Kate Nasser, The People-Skills Coach™, delivers coaching, consulting, training, and keynotes on leading change, employee engagement, teamwork, and delivering the ultimate customer service. She turns interaction obstacles into interpersonal success. See this site for workshop outlines, keynote footage, and customer results.

A recent article in Inc. magazine, 9 People You Must Remove From You Inner Circle, offers some solid advice for creating a top notch inner circle — aka leadership team.

Yet one tip it offers could spell failure. It suggests that the need to check in and maintain relationships means the person is needy and therefore a threat to success.

There is a difference between needy people who only produce when you connect with them and those who produce well through maintained relationships and collaboration. I agree that you wouldn’t want truly needy people on the leadership team. Yet, employee engagement with those in your inner circle is not the same thing as catering to the needy.

In fact, connecting with your inner circle on a regular basis removes key threats to success.


Leaders, Connect With Inner Circle to Remove Threats Image by:JimmyMac210

Image by: JimmyMac210 via Creative Commons License

Leaders Remove These Threats by Connecting to Inner Circle


  • The Threat of Arcs Instead of One Circle. Top leaders love to believe that once leaders in their inner circle understand the vision and mission, all efforts of their teams will connect to reach the goals. The truth is with this approach you can get many arcs of effort that do not unite. As the inner circle leaders lead their teams, the challenges, constraints, diverse work styles and time pressures that surface stop cross-team communication. Inner circle leaders who check in with each other model the value of relationships and replace the threat of these arcs with teamwork and communication.
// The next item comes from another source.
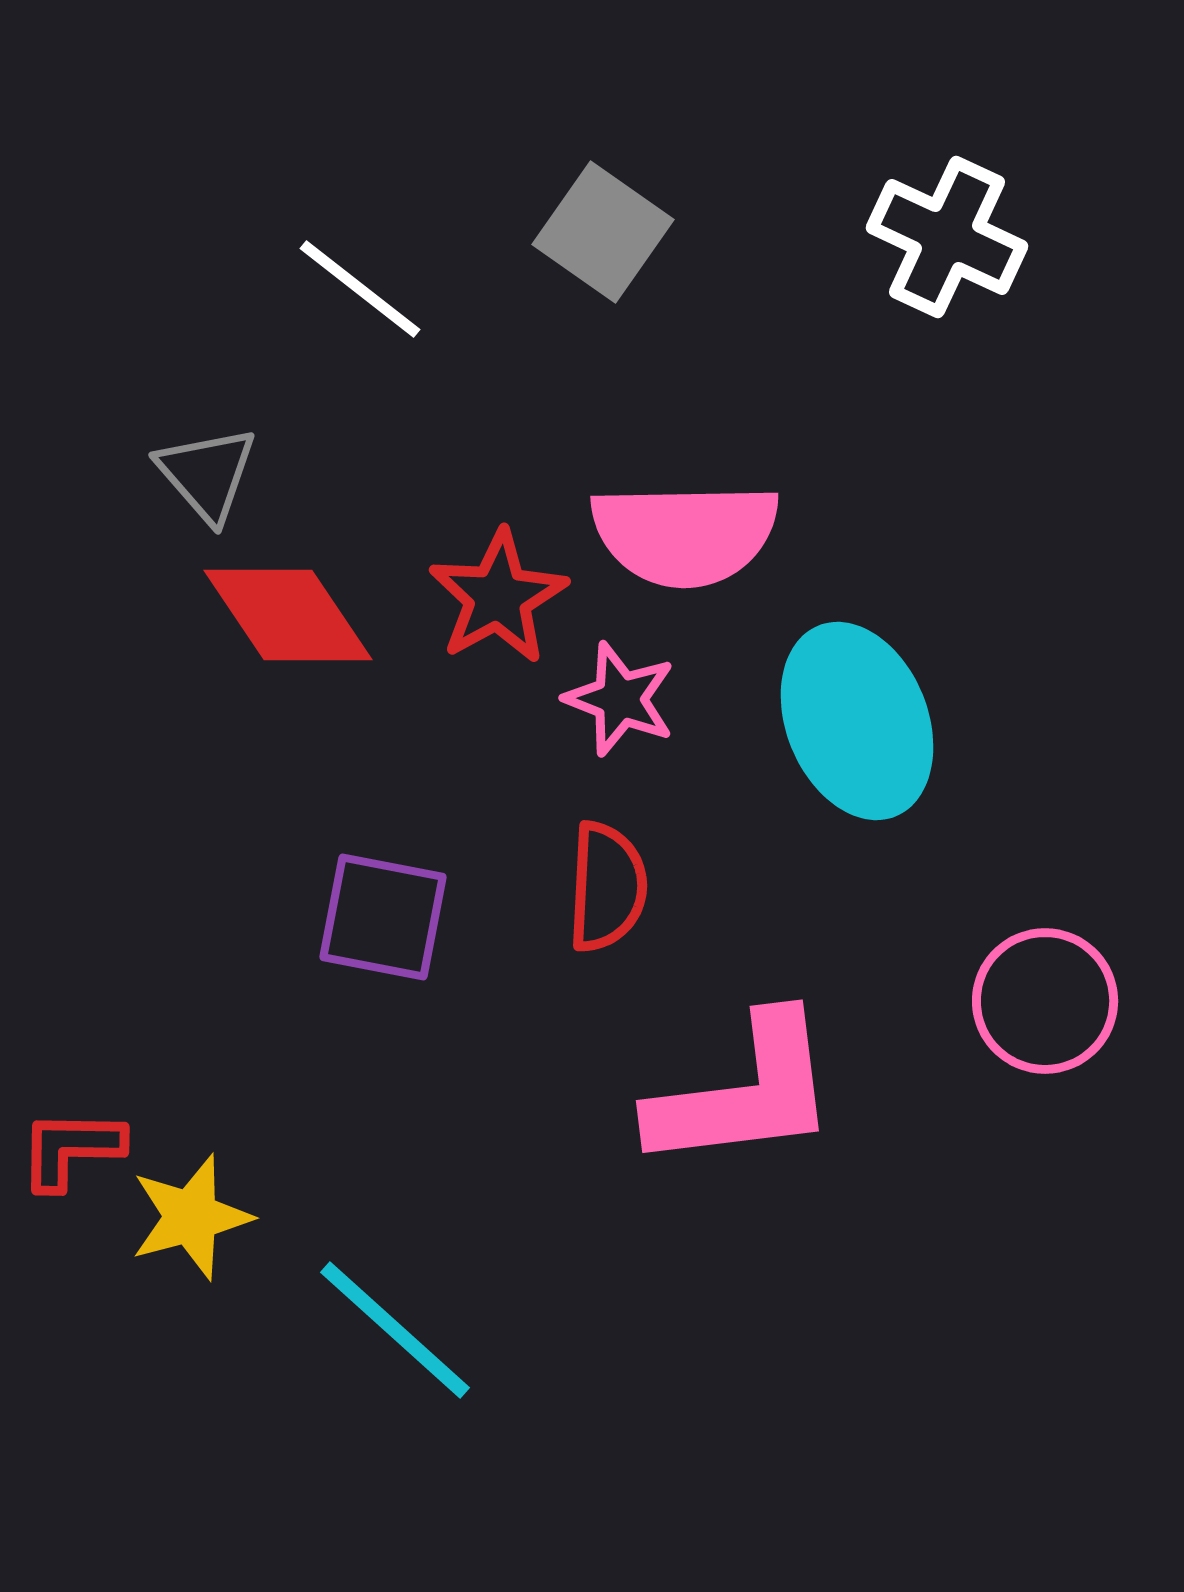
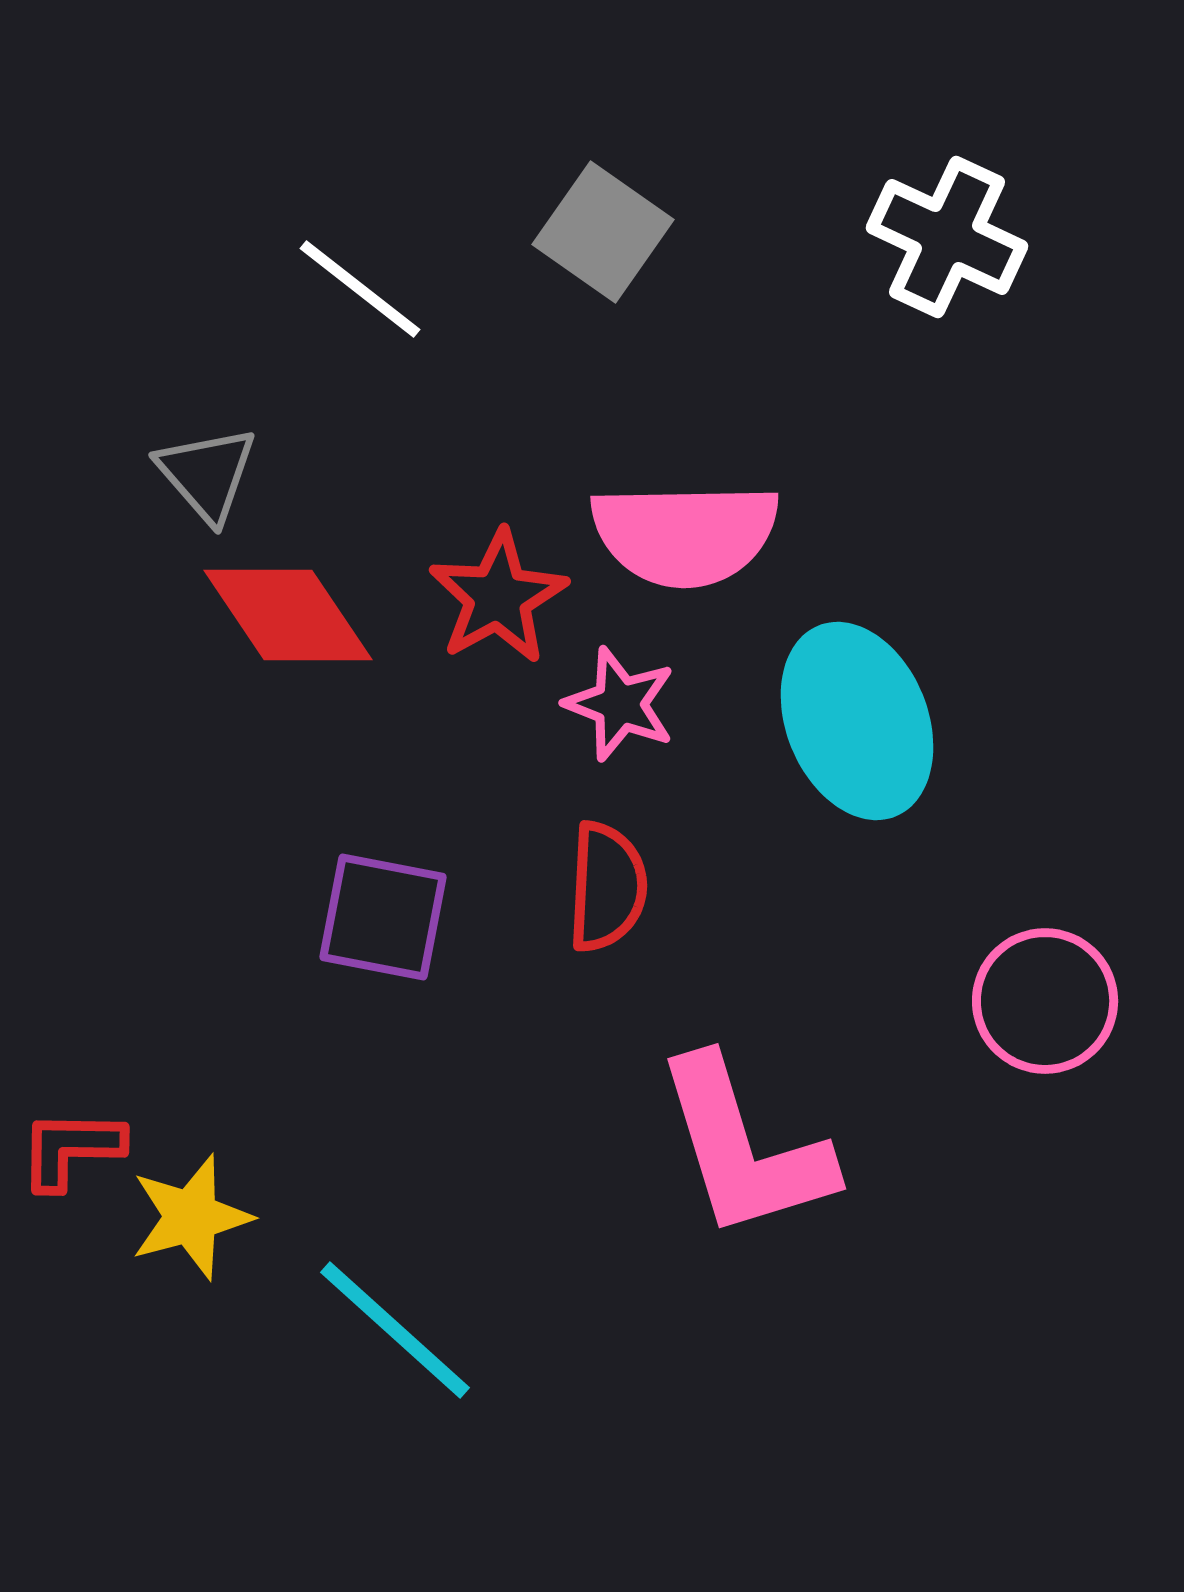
pink star: moved 5 px down
pink L-shape: moved 55 px down; rotated 80 degrees clockwise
  • The Common Sense Threat. Many leaders have failed from the assumptions they live. I call it the common sense syndrome. They don’t communicate and clarify what they mean for they believe it is just common sense. The antidote to the common sense syndrome is two-fold: stronger relationships to ensure all are comfortable questioning what the top leader says and of course, communicating expectations. Regular check ins sustain this comfort and keep the message clear and unified. Related post: Leaders, Common Sense Doesn’t Actually Exist.
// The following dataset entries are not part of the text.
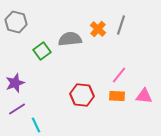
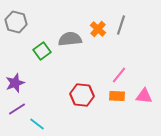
cyan line: moved 1 px right, 1 px up; rotated 28 degrees counterclockwise
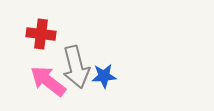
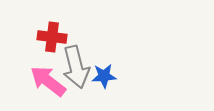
red cross: moved 11 px right, 3 px down
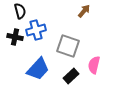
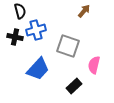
black rectangle: moved 3 px right, 10 px down
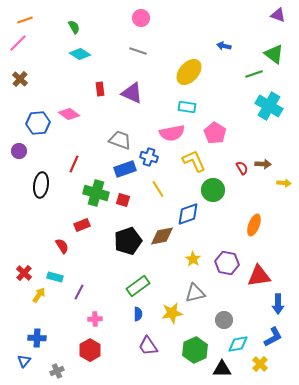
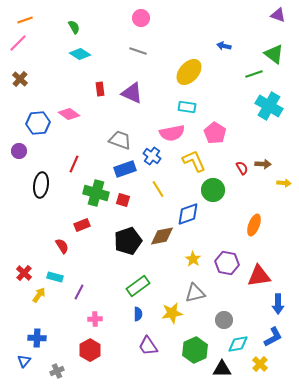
blue cross at (149, 157): moved 3 px right, 1 px up; rotated 18 degrees clockwise
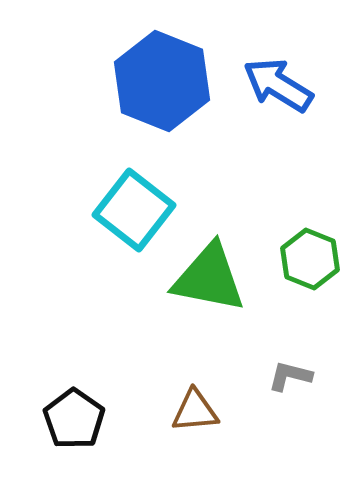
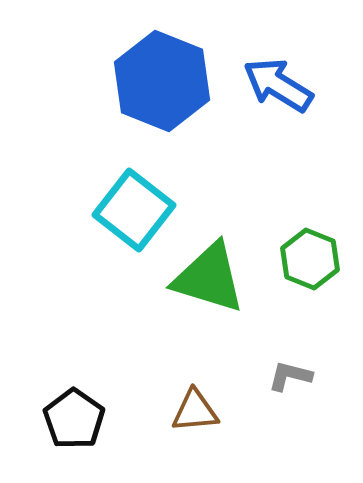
green triangle: rotated 6 degrees clockwise
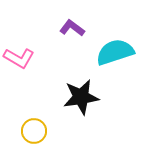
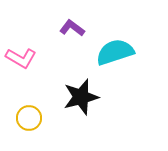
pink L-shape: moved 2 px right
black star: rotated 6 degrees counterclockwise
yellow circle: moved 5 px left, 13 px up
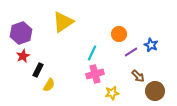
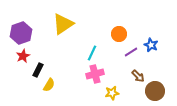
yellow triangle: moved 2 px down
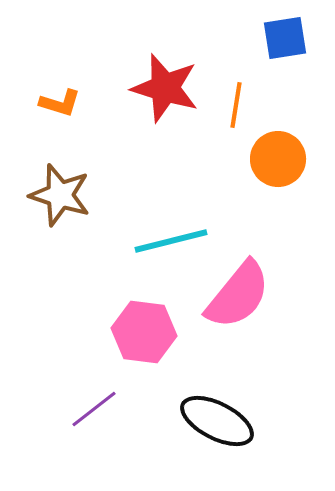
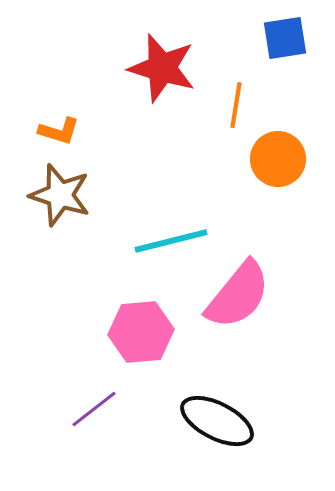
red star: moved 3 px left, 20 px up
orange L-shape: moved 1 px left, 28 px down
pink hexagon: moved 3 px left; rotated 12 degrees counterclockwise
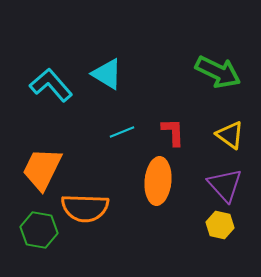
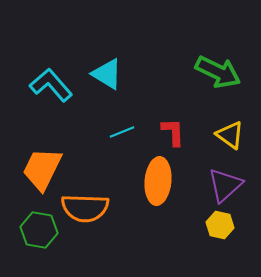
purple triangle: rotated 30 degrees clockwise
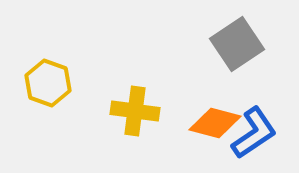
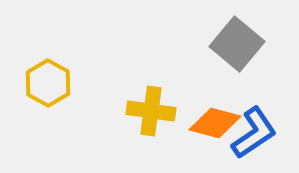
gray square: rotated 16 degrees counterclockwise
yellow hexagon: rotated 9 degrees clockwise
yellow cross: moved 16 px right
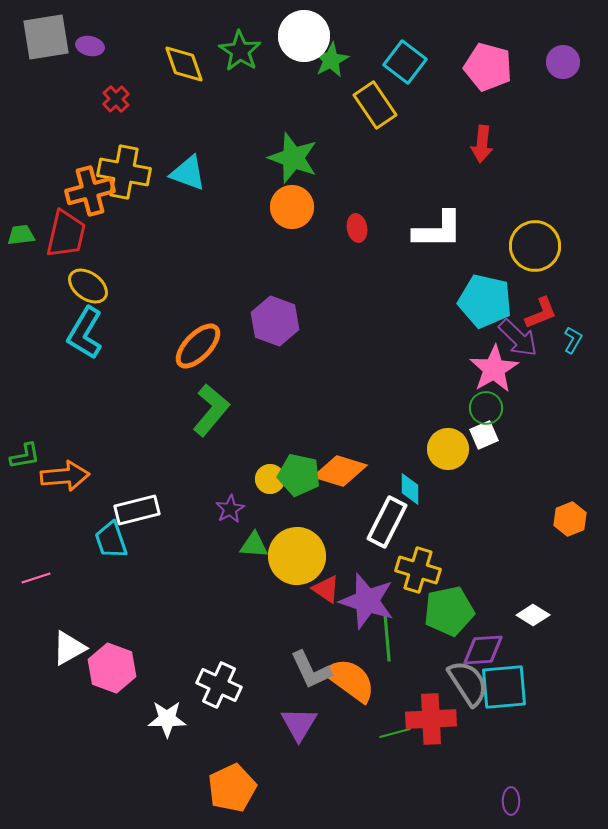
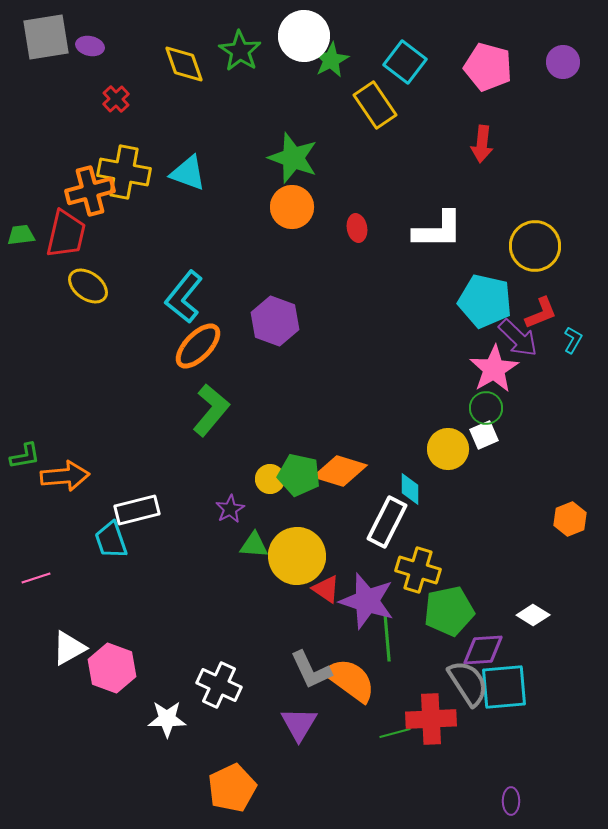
cyan L-shape at (85, 333): moved 99 px right, 36 px up; rotated 8 degrees clockwise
  • The Threat of the Ordinary. No matter how inspired you stay as the top leader, inspiration does not automatically remain high among your inner circle of leaders. Just like a head coach of a major sports team, your regular connection with them removes the threat that daily work becomes ordinary. Inspiration is not a touchy-feely waste of time. It builds and sustains greatness. It fuels success.
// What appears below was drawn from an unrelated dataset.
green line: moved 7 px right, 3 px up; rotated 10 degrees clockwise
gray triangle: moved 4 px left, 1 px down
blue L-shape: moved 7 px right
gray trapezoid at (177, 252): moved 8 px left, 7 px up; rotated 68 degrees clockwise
  • The Threat of Protection. People are people no matter how inspired or talented. When you as top leader continue to check in with your inner circle, you develop intuition about them and can spot the littlest change in their behavior. When they are struggling with a mistake and whether or not to tell you, you will prevent the threat of protection by drawing them out. Whether they are protecting you or themselves, you can prevent disaster by ensuring that the threat of protection has no reason or place to hide.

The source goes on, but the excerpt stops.